Design of a Real-Time Quantitative Polymerase Chain Reaction to Assess Human Complement Regulatory Protein Gene Expression in Polytransgenic Xenograft Pigs

• Published in: Transplantation proceedings Vol. 42; no. 8; pp. 3235 - 3238
• Main Authors: Martínez-Alarcón, L, Quereda, J.J, Herrero-Medrano, J.M, Majado, M.J, Mendonça, L, Pallarés, F.J, Ríos, A, Ramírez, P, Muñoz, A, Ramis, G
• Format: Journal Article Conference Proceeding
• Language: English
• Published: Amsterdam Elsevier Inc 01.10.2010; Elsevier
• Subjects: Animals; Animals, Genetically Modified; Base Sequence; Biological and medical sciences; Complement System Proteins - metabolism; DNA Primers; Fundamental and applied biological sciences. Psychology; Fundamental immunology; Humans; Male; Medical sciences; Polymerase Chain Reaction - methods; RNA, Messenger - genetics; Surgery; Surgery (general aspects). Transplantations, organ and tissue grafts. Graft diseases; Swine; Tissue, organ and graft immunology; Transcription, Genetic; Transplantation, Heterologous; Human; Complement regulatory protein; Complement; Transplantation; Gene expression; Heterograft; Heterotransplantation; Pig; Design; Medicine; Vertebrata; Goal; Mammalia; Treatment; Surgery; Animal; Graft; Artiodactyla; Ungulata; Quantitative analysis; Real time polymerase chain reaction
• ISSN: 0041-1345; 1873-2623
• DOI: 10.1016/j.transproceed.2010.05.062

Abstract Objective To design a real-time quantitative polymerase chain reaction (q-PCR) to assess gene expression for hCD55, hCD59, and hCD46 in polytransgenic (PT) pigs used as xenograft donors for orthotopic liver xenotransplantation using a pig-to-baboon model.

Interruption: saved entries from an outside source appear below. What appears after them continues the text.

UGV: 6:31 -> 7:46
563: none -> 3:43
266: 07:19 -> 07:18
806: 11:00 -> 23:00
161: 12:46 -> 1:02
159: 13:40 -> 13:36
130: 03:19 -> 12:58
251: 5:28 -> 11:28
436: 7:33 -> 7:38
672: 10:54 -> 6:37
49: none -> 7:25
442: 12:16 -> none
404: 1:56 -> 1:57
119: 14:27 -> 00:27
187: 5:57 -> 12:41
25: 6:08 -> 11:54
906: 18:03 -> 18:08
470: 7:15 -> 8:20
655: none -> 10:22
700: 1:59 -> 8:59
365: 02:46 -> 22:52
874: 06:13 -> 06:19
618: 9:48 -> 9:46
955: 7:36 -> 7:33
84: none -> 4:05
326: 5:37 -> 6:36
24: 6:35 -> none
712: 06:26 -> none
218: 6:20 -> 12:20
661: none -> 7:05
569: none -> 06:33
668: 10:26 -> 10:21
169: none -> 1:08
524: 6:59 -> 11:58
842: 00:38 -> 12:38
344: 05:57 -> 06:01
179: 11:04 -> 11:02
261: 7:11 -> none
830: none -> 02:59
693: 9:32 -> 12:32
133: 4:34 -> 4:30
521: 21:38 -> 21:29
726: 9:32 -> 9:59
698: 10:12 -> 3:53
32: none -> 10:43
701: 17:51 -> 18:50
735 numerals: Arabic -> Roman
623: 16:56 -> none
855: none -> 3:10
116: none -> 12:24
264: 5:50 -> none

Materials and methods Three pairs of primers were designed using PrimerBlast and mRNA of hCD55, hCD59, and hCD46 sequences. Blood samples from five PT pigs (two males and three females) were used to isolated peripheral blood mononuclear cells (PBMCs) by means of Ficoll gradients. After DNAase digestion of isolated mRNA, we synthesized cDNA. Using SYBR-Green chemistry of q-PCR, we constructed a standard curve. Two wild-type (WT) pigs were used as negative controls, and PBMCs from two healthy human volunteers as positive controls. The amplicon length was assessed by means of agarose gel electrophoresis and PCR products, sequenced. Results We observed amplification for hCD55, hCD59, and hCD46 in all samples from the five PT pigs except for hCD55 and hCD46 in one male PT pig. Neither the human samples nor the negative controls showed amplification. The expected amplicon length was confirmed; sequencing showed high homology with human mRNA for the three proteins and no match with any known pig sequence. Conclusions The q-PCR allowed detection of animals with the highest gene expression for hCD55, hCD59, and hCD46 for xenograft donors in transplantation experiments.